After learning the problem, explaining what we were going to do and answering all their questions, I turned to leave. I stopped at the curtain, smiled and said, "By the way, Muslims have been in America for a long time. A lot of the African slaves were Muslim, and Muslims were here long before Columbus."

I watched them as their expressions said, "Really? and I smiled and left to tend to another patient.
A couple of days later, I saw the sister in the hallway of the hospital. She stopped me with a smile saying, "There you are!"

I stopped and smiled asking how she, her father and the family were, standing with my hands behind my back. People tell me it makes me look more intellectual. Alahmdu lillah, but I do it to avoid the handshake.

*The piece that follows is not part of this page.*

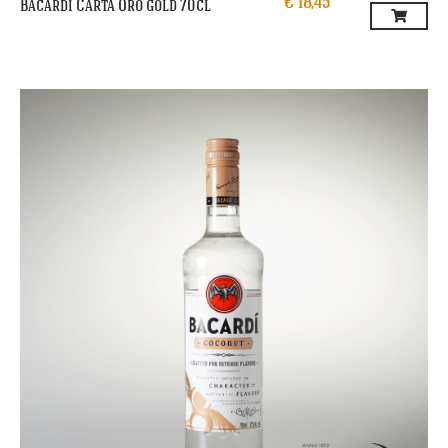
€
18,45
Bacardi Carta Oro gold 70cl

Her brother came up the hallway and joined us as she started a story.
"Well, I just wanted to tell you that we were at a party last night and we were laughing about you."
"Uh, oh," I thought, "what did I do?"
"Well, not about you, but about what happened. We just had to tell everybody there how we remarked that your English was so good and how you responded that it better be since you were born in Kansas and raised in Chicago! Oh, it was great! Oh, I mean how we assumed that since you had a beard and uh, you know," she motioned around her head, "that you must be from somewhere else! We all had a great time."

Subhanallah. Sabr and a smile; the wisdom of Allah and His Rasulullah Sallallahu Alaihe Wasallam peace be upon him. May Allah grant us all guidance.